[Recorded data]
== Segment start ==

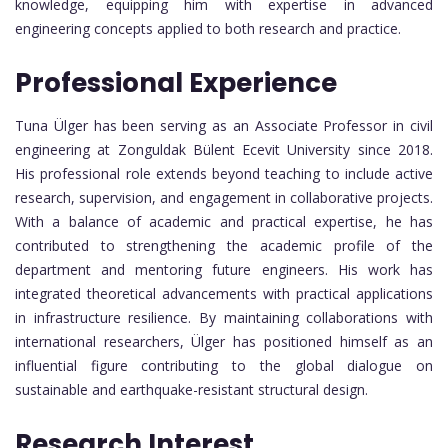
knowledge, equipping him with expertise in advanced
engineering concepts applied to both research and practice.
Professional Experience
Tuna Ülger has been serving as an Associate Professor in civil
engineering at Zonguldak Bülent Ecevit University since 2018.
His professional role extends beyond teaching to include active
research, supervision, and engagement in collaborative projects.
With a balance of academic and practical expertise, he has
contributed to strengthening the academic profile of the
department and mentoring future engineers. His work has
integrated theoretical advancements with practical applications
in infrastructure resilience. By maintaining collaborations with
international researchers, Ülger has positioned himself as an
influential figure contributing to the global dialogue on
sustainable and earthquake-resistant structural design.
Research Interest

== Segment end ==
== Segment start ==

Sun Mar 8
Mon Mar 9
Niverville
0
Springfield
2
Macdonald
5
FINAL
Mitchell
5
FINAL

== Segment end ==

HOW TO COMPLETE THIS TASK: From the entries above, return exactly the line containing "engineering at Zonguldak", the line containing "Research Interest", and all lines between, and nothing else.

ANSWER AREA:
engineering at Zonguldak Bülent Ecevit University since 2018.
His professional role extends beyond teaching to include active
research, supervision, and engagement in collaborative projects.
With a balance of academic and practical expertise, he has
contributed to strengthening the academic profile of the
department and mentoring future engineers. His work has
integrated theoretical advancements with practical applications
in infrastructure resilience. By maintaining collaborations with
international researchers, Ülger has positioned himself as an
influential figure contributing to the global dialogue on
sustainable and earthquake-resistant structural design.
Research Interest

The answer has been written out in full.